Sergeant Barclay's pickup truck is eastbound on Maryland Route 31, known as New Windsor Road; Mr. Richardson's SUV is westbound on the same road. It's about 7:30 am.
Mr. Richardson had not been home in a full day. He had arrived for work at the Port of Baltimore at 8 a.m. Monday. He'd worked 22 straight hours by the time he got off, Tuesday at 6 a.m.
Now, on a clear and dry winter morning, on a flat stretch of rural road near his home, Mr. Richardson's SUV crosses the center line and slams head-on into Sergeant Barclay's pickup truck.
Mr. Richardson dies in the crash. Testing later would show that the longshoreman was not impaired by drugs or alcohol. His SUV had left no skid marks, leading a medical expert to conclude that Mr. Richardson had fallen asleep at the wheel.
Sergeant Barclay is airlifted to the University of Maryland Shock Trauma Center, where doctors and nurses save his life. His ankles and legs, arms and hands are broken. He suffers severe abdominal injuries that require doctors and nurses to repeatedly treat severe infections.
By the time I speak to Sergeant Barclay, more than five years after the accident, he is no longer working for the Anne Arundel County police. He still lives in New Windsor, with his wife and three daughters. His journey back from the injuries has been arduous — long hospital stays, recurring infections and more than 50 surgical procedures. He was in the hospital again for another month earlier this year. That was in winter; his summer was better.
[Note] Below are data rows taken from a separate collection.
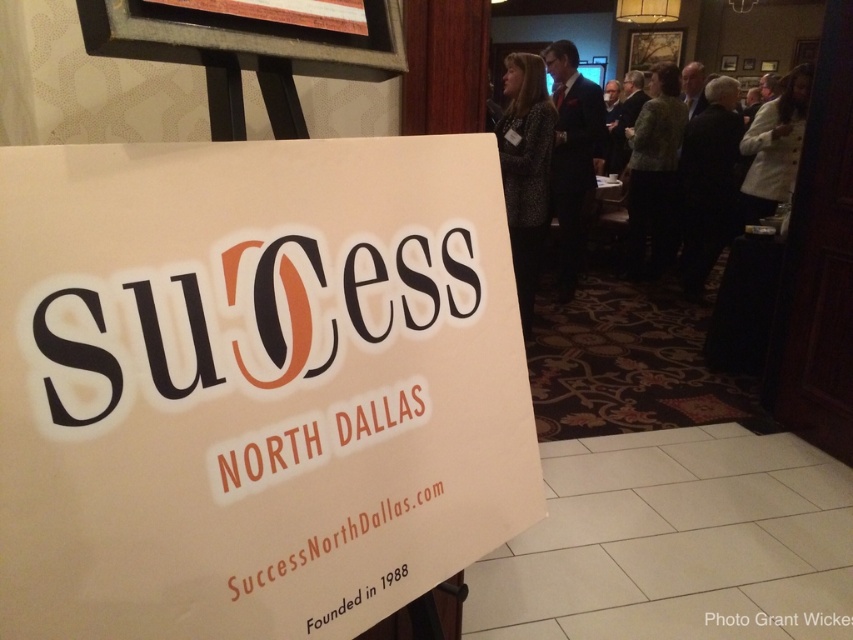 Question: Is black suit at right closer to the viewer compared to green textured blazer at center?

Choices:
 (A) no
 (B) yes

Answer: (B)

Question: Which of the following is the closest to the observer?

Choices:
 (A) (641, 180)
 (B) (695, 205)
 (C) (140, 426)

Answer: (C)

Question: Is patterned fabric jacket at upper right bigger than black suit at right?

Choices:
 (A) no
 (B) yes

Answer: (A)

Question: Does dark suit at upper right appear on the left side of white fuzzy coat at upper right?

Choices:
 (A) no
 (B) yes

Answer: (B)

Question: Which object is farther from the camera taking this photo?

Choices:
 (A) black suit at right
 (B) patterned fabric jacket at upper right
 (C) white paper sign at center

Answer: (A)

Question: Which object is positioned closest to the green textured blazer at center?

Choices:
 (A) patterned fabric jacket at upper right
 (B) black suit at right
 (C) white paper sign at center
 (D) white fuzzy coat at upper right

Answer: (B) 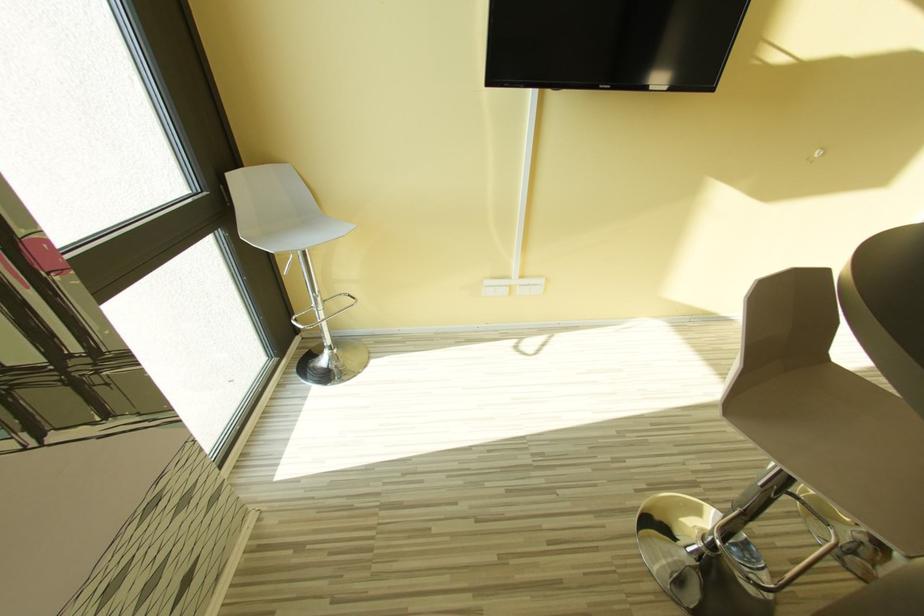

"This was the first year I was able to go swimming down the ocean," he says, noting that concern for infection had required avoiding exposure to surf and sand. Michael Barclay believes his medical bills are approaching $2 million. Those costs are borne by Anne Arundel County. Mr. Barclay won a worker's compensation claim and, combined with his pension after 15 years with the county police, he receives two-thirds of his salary. These days, he works part time as a front-desk security officer for a company in Millersville.
Mr. Barclay filed a negligence suit against Mr. Richardson's employer, Ports of America, in 2008, claiming the company should not have allowed the longshoreman to work 22 consecutive hours. Sleep deprivation caused the accident, Mr. Barclay's suit alleges. A lawyer representing Mr. Richardson's estate also has joined the suit.
But Mr. Barclay has not succeeded with his claim in Carroll County Circuit Court or at the Court of Special Appeals. Both courts agreed with Mr. Richardson's employer that, as a matter of law in Maryland, the boss was not responsible for his employee's decision to work such long hours.
However, the state's highest court, the Maryland Court of Appeals, recently agreed to hear the case. Henry Belsky, the Baltimore attorney representing Mr. Barclay, wants his client to get a full hearing on the facts and for a jury or trial judge to decide if Mr. Richardson's employer's actions contributed to the sleep deprivation that led to the accident and to Mr. Barclay's severe injuries.
There's also the matter of who pays Mr. Barclay's large medical bills, and Anne Arundel taxpayers should be keenly interested in that. So should anyone who works to the point of stress and acute fatigue — and those who employ them. We'll be following this case. Arguments are set for January.